Spring Bank estima el riesgo que toma prestando el capital estudiando los ingresos, la posibilidad y el deseo de pagar del cliente que para serlo debe prestar prueba de ingreso durante tres meses, estar al corrente de pagos de renta y servicios y tener una identificación como el IDNYC.
“La gente sin historia crediticia somos como el patito feo, no gustamos a nadie”, se queja pero mostrando buen humor Francisco Olivo, dominicano de 76 años. “Aquí no se siente uno como tal”. Olivo dice que es cliente desde hace tres años y le gusta porque le dan orientación para su negocio, le hablan en español, los papeles que maneja están en este idioma, “y aquí no te buscan el bolsillo, te dan mucha confianza”.
Melanie Stern, directora de préstamos al consumo afirma que las pérdidas en este producto son muy pequeñas. “No prestamos a quien no puede pagar”, explica “pero la verdad es que hemos hecho un buen trabajo con la gente que no tiene historia crediticia”.
Esa es parte la misión de esta entidad que además de la sucursal de la calle 167 tiene otra en el Boulevard Frederick Douglass en Harlem. Spring Bank es una Institución Financiera de Desarrollo Comunitario (CDFI, en sus siglas en inglés), una de las cinco que hay en el estado.
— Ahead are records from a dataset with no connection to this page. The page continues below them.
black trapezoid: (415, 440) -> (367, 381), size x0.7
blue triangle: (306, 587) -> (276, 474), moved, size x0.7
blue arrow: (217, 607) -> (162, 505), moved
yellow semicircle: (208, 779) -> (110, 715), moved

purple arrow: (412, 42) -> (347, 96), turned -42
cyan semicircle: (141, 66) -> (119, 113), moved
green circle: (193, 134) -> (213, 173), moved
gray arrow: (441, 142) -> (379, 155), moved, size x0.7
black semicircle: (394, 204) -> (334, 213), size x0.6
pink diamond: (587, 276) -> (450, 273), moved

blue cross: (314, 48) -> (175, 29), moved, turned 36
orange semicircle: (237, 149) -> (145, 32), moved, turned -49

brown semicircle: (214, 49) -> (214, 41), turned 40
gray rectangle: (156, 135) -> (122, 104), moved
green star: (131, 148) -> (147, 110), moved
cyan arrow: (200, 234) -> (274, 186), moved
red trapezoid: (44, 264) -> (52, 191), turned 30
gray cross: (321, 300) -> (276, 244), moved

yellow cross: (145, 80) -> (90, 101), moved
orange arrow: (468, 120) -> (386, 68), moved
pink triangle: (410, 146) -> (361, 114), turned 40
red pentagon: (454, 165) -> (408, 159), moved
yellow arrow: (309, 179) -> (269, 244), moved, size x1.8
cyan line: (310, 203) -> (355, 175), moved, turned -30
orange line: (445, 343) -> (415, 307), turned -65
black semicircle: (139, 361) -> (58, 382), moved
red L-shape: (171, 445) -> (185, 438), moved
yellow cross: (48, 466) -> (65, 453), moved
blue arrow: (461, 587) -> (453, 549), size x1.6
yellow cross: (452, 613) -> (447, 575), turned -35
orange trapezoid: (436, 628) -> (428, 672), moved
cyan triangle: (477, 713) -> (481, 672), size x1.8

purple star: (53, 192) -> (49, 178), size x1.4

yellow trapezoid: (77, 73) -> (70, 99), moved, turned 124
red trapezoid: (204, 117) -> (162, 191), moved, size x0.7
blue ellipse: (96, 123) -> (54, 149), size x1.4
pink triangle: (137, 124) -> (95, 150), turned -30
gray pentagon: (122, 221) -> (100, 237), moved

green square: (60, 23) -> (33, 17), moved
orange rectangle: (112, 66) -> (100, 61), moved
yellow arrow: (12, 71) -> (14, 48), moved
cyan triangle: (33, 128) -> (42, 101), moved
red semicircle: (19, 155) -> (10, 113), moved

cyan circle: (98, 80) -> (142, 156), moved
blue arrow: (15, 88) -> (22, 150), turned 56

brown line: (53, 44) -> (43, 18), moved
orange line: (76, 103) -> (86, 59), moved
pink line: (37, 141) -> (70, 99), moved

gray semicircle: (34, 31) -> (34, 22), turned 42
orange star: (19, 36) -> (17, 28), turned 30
El banco tiene como objetivo dar su servicio a las comunidades que apenas tienen banca tradicional a su disposición y sus bajos o moderados recursos convierten a las grandes entidades en opciones muy caras por las comisiones o los balances mínimos que han de mantener. “Parte de nuestra clientela son emigrantes que vienen a la ciudad y que no tienen mucha confianza en la banca”, cuenta Stern.
Su oficina de el sur de El Bronx, donde viven muchas personas de bajos recursos que recurren a servicios financieros de altas comisiones e intereses como centros de check cashing y prestamistas del día de pago, es también la sede de esta institución. “En este lugar había un local de Check Cashing”, explica con ironía Eric Pallas, presidente de la entidad. El banco abrió en 2007 con $17 millones de capital y fue fundado por Charles Wilcox, Kelly Dillon, altos directivos en Citi y Morgan Stanley y el primo del primero, McClelland Wilcox. Palla dice que empezaron a ser rentables tres años después de abrir y esperaba que más bancos siguieran su modelo de negocio y abrieran en el área. No ha ocurrido.
El modelo de este banco pasa por la eficiencia de costes. Según Palla, la ubicación no es cara y los salarios no son elevados. La mayor parte de este negocio, que ahora tiene unos activos valorados en $140 millones se hace con préstamos a pequeñas empresas. Spring Bank es uno de los prestamistas de los programas del SBA (Administración de Pequeños Negocios) y es uno de los mayores en este sentido por el número que procesan. Palla y Stern explican que este tipo de préstamos a pequeñas empresas es lo esencial del negocio de la entidad. “Los préstamos personales son marginalmente rentables”, cuentan pero son parte de la misión de la entidad.
Clientes por la misión
Actualmente tiene 4,000 clientes que tienen acceso a una amplia red de ATM y apenas tienen que tener $25 en la cuenta de ahorros. Palla dice que su objetivo es tener más depositantes y explica que algunos de ellos lo son porque están interesados en la misión de la entidad.